Journées de dépistage rénal : le CHU de Tengandogo au chevet des détenus de la MACO
Ouagadougou- Dans le prolongement de la Journée mondiale du rein, le service de Néphrologie-Dialyse du Centre hospitalier universitaire de Tengandogo (CHU-T), en collaboration avec la Société burkinabè de Néphrologie (SOBUNEPH) et l’Association burkinabè des dialysés et insuffisants rénaux (ABUDIR), organise, du 15 au 19 décembre, des journées de sensibilisation et de dépistage des maladies rénales au profit des détenus de la Maison d’arrêt et de correction de Ouagadougou (MACO).
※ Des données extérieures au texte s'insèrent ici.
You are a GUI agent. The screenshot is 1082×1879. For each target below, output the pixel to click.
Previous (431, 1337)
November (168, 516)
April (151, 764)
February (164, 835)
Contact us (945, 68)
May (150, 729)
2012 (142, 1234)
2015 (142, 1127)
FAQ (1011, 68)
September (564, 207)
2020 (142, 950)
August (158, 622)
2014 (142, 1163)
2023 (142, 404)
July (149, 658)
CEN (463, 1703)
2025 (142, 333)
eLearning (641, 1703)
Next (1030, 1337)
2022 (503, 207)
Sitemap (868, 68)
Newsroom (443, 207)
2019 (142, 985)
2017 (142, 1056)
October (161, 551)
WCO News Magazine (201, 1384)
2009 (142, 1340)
Cette initiative s’inscrit dans le thème de la Journée mondiale du rein 2025, « Vos reins vont-ils bien ? La détection précoce protège la santé des reins », qui met l’accent sur l’importance de la prévention et du dépistage précoce des maladies rénales. À l’échelle mondiale, la maladie rénale chronique constitue un problème majeur de santé publique et touche près de 800 millions de personnes. Au Burkina Faso, l’hypertension artérielle et le diabète figurent parmi les principales causes de cette pathologie.
En milieu carcéral, ces risques sont souvent accentués par les conditions de vie, l’inactivité physique, le tabagisme et la consommation de substances psychoactives, mais aussi par un accès plus limité aux soins. C’est dans ce contexte que s’inscrit cette action, visant à rapprocher les services de santé spécialisés d’une population particulièrement vulnérable.
L’opération a pour objectif de sensibiliser les détenus aux comportements favorables à la santé des reins, notamment une bonne hydratation, la réduction de la consommation de sel, la pratique régulière d’une activité physique ainsi que l’arrêt du tabac et des stupéfiants. Elle prévoit également le dépistage d’au moins 800 détenus à travers des tests urinaires, des contrôles de la glycémie capillaire, la prise de la tension artérielle ainsi que la mesure du poids et de la taille.
La prise en charge médicale est assurée sur place, avec un accompagnement spécialisé et une orientation vers les néphrologues du CHU de Tengandogo pour les cas nécessitant un suivi approfondi. Dans un pays où l’accès aux traitements de suppléance rénale demeure limité en raison de leur coût, la prévention et le dépistage précoce apparaissent comme des leviers essentiels pour réduire les formes graves de la maladie.
Présent lors du lancement de l’activité, Vincent Konombo, inspecteur principal de sécurité pénitentiaire et Directeur de la MACO, a souligné que la préservation de la santé des détenus constitue un pilier essentiel de la gestion carcérale. « La santé de la population carcérale est une priorité. Ces activités, qui vont au-delà de la simple sensibilisation pour inclure le dépistage des maladies rénales, sont essentielles », a-t-il déclaré, estimant que des détenus en bonne santé sont mieux préparés à leur réinsertion sociale et à leur contribution au développement du pays.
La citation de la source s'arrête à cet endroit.